Enhanced wireless power transfer system using integrated RF amplification

Abstract

This paper focuses on the concept of wireless power transfer, a technology that allows power to be transmitted over a certain distance without wires. In this paper, we focused on the power support to the implanted biomedical devices, where supplying power using wires is challenging. It can also be implemented on various low powered electronic devices to deliver power efficiently. This study presents an optimized WPT system that enhances power transmission efficiency by integrating a novel three-coil design and an advanced RF amplification approach.
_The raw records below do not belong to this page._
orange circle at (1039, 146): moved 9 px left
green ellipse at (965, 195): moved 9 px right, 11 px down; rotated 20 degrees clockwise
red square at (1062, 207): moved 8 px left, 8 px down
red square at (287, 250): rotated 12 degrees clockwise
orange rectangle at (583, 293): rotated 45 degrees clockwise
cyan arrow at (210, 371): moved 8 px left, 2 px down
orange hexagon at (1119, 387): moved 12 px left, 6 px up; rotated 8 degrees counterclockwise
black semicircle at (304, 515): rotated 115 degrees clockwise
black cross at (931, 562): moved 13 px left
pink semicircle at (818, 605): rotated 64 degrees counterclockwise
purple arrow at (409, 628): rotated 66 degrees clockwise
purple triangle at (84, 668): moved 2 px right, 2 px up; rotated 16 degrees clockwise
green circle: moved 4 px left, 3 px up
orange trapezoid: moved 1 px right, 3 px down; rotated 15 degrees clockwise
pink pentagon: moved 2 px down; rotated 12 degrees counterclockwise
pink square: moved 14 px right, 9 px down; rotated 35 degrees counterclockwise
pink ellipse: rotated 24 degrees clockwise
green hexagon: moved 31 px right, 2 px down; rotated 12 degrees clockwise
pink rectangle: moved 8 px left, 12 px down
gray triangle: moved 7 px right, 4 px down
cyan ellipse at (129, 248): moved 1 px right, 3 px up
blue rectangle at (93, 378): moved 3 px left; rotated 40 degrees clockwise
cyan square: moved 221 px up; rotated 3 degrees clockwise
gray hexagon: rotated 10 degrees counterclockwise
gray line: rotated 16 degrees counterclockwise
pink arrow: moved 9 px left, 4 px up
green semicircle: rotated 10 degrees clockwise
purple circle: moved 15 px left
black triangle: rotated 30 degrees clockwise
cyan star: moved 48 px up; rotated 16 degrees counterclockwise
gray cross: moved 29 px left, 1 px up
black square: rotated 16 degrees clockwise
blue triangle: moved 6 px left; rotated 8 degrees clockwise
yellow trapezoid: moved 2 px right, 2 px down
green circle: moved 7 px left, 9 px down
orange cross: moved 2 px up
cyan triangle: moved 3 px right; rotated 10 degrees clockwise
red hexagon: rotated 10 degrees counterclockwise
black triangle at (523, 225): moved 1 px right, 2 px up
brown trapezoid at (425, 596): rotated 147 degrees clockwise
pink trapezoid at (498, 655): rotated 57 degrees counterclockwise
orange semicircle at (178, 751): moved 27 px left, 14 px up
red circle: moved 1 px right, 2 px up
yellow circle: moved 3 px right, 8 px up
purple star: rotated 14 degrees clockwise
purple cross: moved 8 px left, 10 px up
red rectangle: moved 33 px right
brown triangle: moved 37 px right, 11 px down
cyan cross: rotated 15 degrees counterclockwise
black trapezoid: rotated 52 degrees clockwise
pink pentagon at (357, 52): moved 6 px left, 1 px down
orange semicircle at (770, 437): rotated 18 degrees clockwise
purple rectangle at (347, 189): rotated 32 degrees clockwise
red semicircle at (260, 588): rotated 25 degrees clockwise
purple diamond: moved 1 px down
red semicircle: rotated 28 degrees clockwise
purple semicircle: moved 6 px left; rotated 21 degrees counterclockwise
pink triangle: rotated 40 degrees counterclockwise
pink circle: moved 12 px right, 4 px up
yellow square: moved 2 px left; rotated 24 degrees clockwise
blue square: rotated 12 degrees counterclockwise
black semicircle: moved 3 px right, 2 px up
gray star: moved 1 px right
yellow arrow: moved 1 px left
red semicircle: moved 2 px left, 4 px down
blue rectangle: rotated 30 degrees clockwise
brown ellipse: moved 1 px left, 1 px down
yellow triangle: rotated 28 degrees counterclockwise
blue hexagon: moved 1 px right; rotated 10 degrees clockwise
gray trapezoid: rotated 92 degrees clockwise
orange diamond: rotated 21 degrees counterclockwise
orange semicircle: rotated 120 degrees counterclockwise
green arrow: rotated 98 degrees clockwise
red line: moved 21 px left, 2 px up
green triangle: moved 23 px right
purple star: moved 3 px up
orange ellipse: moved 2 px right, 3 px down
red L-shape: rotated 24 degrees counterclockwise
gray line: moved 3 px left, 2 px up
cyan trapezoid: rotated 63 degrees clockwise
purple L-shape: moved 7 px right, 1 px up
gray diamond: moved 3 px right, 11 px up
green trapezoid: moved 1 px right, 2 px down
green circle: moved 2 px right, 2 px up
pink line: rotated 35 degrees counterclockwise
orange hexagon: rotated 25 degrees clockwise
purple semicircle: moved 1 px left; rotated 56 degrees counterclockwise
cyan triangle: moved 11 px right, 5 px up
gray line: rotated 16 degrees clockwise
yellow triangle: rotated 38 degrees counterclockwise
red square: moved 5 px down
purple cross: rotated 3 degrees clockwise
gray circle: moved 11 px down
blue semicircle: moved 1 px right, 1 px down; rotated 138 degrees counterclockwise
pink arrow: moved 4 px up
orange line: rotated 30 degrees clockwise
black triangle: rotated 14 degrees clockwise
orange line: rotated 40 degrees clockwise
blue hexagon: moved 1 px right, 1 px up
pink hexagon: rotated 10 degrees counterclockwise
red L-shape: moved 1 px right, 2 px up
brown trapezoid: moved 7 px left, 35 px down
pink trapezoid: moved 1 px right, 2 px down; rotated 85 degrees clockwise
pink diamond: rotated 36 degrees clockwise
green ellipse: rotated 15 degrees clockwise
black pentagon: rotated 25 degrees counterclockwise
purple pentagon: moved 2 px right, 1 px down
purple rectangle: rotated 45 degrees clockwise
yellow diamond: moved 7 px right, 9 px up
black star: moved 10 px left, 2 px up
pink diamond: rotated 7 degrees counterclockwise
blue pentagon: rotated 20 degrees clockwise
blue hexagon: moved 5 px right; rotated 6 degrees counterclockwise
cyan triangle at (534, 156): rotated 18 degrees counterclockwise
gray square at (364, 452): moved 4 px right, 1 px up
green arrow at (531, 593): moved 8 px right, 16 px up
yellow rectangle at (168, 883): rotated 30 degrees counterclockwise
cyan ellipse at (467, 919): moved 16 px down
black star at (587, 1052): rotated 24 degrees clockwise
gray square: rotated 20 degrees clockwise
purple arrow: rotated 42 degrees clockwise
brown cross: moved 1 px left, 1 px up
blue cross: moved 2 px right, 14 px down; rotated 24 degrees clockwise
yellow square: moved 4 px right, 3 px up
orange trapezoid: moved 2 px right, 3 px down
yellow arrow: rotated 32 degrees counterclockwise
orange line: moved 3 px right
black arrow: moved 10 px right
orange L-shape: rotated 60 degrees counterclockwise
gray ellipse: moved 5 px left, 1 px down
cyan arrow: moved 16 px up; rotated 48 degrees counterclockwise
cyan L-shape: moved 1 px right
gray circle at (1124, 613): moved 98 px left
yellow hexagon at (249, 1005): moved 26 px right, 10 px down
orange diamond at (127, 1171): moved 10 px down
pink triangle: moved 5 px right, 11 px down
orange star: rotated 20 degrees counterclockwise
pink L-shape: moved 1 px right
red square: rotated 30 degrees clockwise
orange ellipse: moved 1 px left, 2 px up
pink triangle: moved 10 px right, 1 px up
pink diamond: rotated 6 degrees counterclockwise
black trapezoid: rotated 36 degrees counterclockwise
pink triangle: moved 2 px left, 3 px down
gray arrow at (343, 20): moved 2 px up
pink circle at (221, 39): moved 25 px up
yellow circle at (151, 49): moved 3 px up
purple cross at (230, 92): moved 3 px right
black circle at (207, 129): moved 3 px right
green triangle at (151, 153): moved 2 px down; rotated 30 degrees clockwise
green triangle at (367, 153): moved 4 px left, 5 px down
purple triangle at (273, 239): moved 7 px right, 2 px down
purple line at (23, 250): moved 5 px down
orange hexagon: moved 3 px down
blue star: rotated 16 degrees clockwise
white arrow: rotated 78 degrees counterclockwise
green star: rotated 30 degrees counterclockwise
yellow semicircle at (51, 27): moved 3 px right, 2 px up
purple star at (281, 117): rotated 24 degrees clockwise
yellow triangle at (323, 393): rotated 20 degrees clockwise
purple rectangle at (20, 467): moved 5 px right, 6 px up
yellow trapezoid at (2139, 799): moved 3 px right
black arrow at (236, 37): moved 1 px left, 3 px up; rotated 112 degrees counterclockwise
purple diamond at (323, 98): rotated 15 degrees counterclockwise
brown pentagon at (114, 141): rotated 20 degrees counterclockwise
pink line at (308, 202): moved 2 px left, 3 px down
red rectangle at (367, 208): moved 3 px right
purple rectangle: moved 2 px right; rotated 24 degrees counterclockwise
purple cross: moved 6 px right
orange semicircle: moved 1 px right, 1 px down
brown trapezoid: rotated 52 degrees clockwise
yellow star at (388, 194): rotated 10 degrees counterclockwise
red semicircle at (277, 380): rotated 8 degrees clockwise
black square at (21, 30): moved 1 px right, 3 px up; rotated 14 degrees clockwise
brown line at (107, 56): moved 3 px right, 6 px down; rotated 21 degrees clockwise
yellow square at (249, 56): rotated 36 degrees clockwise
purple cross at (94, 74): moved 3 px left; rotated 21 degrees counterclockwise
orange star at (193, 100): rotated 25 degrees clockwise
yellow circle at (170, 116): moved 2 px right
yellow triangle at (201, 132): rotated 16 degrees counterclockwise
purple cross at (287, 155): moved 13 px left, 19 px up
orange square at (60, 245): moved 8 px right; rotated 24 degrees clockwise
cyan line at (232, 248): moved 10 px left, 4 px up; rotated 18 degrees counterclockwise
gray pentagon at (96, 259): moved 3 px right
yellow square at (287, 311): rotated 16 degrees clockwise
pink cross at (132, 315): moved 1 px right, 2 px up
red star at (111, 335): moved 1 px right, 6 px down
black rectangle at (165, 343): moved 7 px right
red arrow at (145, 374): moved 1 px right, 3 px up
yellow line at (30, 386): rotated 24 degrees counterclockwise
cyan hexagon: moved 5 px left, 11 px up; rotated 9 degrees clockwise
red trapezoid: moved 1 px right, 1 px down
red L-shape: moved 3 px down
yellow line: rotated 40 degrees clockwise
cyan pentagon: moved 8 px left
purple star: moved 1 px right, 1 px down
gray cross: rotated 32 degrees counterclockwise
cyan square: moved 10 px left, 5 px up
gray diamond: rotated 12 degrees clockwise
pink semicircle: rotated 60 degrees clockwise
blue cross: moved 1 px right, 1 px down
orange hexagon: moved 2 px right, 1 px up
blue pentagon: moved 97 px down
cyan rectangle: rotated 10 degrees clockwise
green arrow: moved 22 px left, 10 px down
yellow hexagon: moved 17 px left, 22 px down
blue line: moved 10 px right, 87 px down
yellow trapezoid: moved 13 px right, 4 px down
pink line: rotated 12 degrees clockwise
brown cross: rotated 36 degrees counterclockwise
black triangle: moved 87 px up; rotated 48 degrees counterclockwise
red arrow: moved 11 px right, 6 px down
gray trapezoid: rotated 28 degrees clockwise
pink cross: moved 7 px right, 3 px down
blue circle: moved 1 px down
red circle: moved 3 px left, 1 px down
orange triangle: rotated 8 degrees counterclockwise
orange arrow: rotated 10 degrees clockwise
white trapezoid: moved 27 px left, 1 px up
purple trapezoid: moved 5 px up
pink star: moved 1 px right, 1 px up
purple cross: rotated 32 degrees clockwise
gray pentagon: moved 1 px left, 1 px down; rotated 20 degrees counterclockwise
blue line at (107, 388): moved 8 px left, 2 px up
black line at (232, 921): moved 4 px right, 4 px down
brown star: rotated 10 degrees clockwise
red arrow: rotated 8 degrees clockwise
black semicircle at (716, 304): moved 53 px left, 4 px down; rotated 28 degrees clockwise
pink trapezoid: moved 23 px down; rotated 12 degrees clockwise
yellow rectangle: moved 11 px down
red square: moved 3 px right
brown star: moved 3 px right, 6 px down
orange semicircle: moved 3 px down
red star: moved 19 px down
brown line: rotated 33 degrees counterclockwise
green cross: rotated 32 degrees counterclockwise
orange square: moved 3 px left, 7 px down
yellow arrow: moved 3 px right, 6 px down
Our proposed system operates within the radio frequency (RF) range, initially at 3 MHz, unlike conventional designs, this model integrates an oscillator with an RF amplifier directly into the coil, eliminating the need for separate power amplification and impedance matching network while improving signal strength and power delivery. The suggested method provides consistent power transfers up to 13 cm, exceeding typical two-coil systems. Experimental results show a maximum efficiency of 69 % at 7 cm for a two-coil system and 71 % at 13 cm for a three-coil arrangement. RF amplification boosts received output power by 42 %, while overall system efficiency improves by 36 %. Resonant tuning minimizes midrange power loss by 28 %, allowing for consistent performance across long distances. Circuit simulations were carried out using Multisim, MATLAB, and the CST Studio Suite. The proposed design operates safely under SAR limitations (<1 × 10⁻⁶ W/kg), making it ideal for biomedical implants, mobile device charging, and tiny electronics. This paper proposes a feasible and scalable engineering solution for efficient mid-range WPT applications.